RUDD, Sir Rice, 2nd Bt. (c.1643-1701), of Aberglasney, Llangathen, Carm.

Published in The History of Parliament: the House of Commons 1690-1715, ed. D. Hayton, E. Cruickshanks, S. Handley, 2002
Available from Boydell and Brewer



Mar. 1679 - Mar. 1681
1689 - July 1701

Family and Education

b. c.1643, o. s. of Anthony Rudd (d.v.p. 1648, 1st s. of Sir Rice Rudd, 1st Bt.), of Aberglasney by Judith, da. and h. of Thomas Rudd (d. 1655), chief engineer to Charles I, of Castle Yard, Higham Ferrers, Northants.  m. 7 Dec. 1661, aged 18, Dorothy (d. 1682), da. of Charles Cornwallis† of Holborn, Mdx., s.psuc. gdfa. as 2nd Bt.

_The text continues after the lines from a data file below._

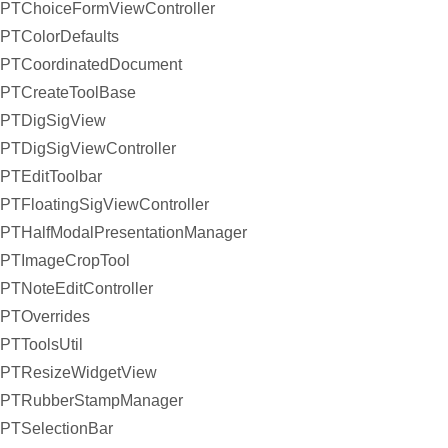
PTChoiceFormViewController
PTColorDefaults
PTCoordinatedDocument
PTCreateToolBase
PTDigSigView
PTDigSigViewController
PTEditToolbar
PTFloatingSigViewController
PTHalfModalPresentationManager
PTImageCropTool
PTNoteEditController
PTOverrides
PTToolsUtil
PTResizeWidgetView
PTRubberStampManager
PTSelectionBar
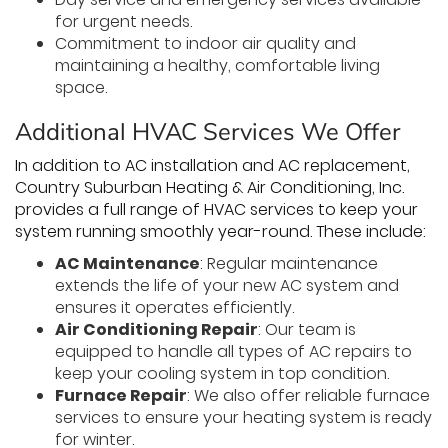
for urgent needs.
Commitment to indoor air quality and
maintaining a healthy, comfortable living
space.
Additional HVAC Services We Offer
In addition to AC installation and AC replacement,
Country Suburban Heating & Air Conditioning, Inc.
provides a full range of HVAC services to keep your
system running smoothly year-round. These include:
AC Maintenance
: Regular maintenance
extends the life of your new AC system and
ensures it operates efficiently.
Air Conditioning Repair
: Our team is
equipped to handle all types of AC repairs to
keep your cooling system in top condition.
Furnace Repair
: We also offer reliable furnace
services to ensure your heating system is ready
for winter.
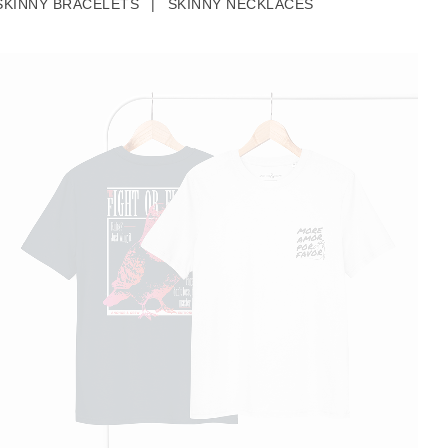
SKINNY BRACELETS
|
SKINNY NECKLACES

May 1664; mother in Higham Ferrers property 1682.1

Offices Held

Steward, honor of Higham Ferrers 1697–d.2


The origin of Rudd’s chronic financial problems has traditionally been located in ‘a severely contested election’, but (and this in spite of his marriage to ‘a very great fortune’) he had fallen into the habit of mortgaging his property as early as 1673, some years before he figured as a parliamentary candidate. If he did suffer through election expenses, it would have been at Higham Ferrers, and presumably in February 1679, the only contest in which he is known to have participated. In Carmarthenshire, where his candidacy almost certainly benefited from the endorsement of the Vaughans of Golden Grove, he was never faced with opposition. An Exclusionist, but a moderate or an inactive one, he was classified as a Whig by Lord Carmarthen (Sir Thomas Osborne†) in March 1690, and the next year by Robert Harley* as a supporter of the Court. He was forecast as likely to vote against the ministry on 31 Jan. 1696 over the projected council of trade, but was absent from the House through illness when the Association was signed, informing the Speaker by letter, communicated to the House on 31 Mar., of his willingness to subscribe. In the division on Sir John Fenwick’s† case on 25 Nov. 1696 he was listed as voting for the attainder. The rewards of Whiggery were modest in his case: a local stewardship under the duchy of Lancaster, and a small pension from the licensing of hackney coaches. Rudd was classed as a member of the Court party in a comparative analysis of the old and new Parliaments in September 1698, and though this judgment was later marked doubtful, he voted on 18 Jan. 1699 against the third reading of the disbanding bill. An analysis of the Commons dating from early 1700 classed him in the interest of the Junto. Rudd died in London in late July 1701, and was buried at Llangathen. Of his Carmarthenshire estates, some had already been sold; others, loaded with debts of at least £1,600, eventually passed, through a Chancery judgment, to Hon. Thomas Watson Wentworth*. The Northamptonshire property appears to have been left to a nephew, Thomas Pemberton*.3

Ref Volumes: 1690-1715

Author: D. W. Hayton


  • 1. M. A. Rudd, Recs. Rudd Fam. 65, 74–76, 80–81, 103–6; Bridges, Northants. ii. 177.
  • 2. Somerville, Duchy of Lancaster Official Lists, 192.
  • 3. Mont. Colls. xiv. 396; Sloane 856, f. 32; Carmarthen Antiquary, i. 30–38; iv. 32; Cal. Treas. Pprs. 1697–1701, p. 253; Rudd, 65, 76–77; Luttrell, Brief Relation, v. 78; Post Boy, 9–12 Aug. 1701; Trans. Carm. Antiq. Soc. xviii. 54.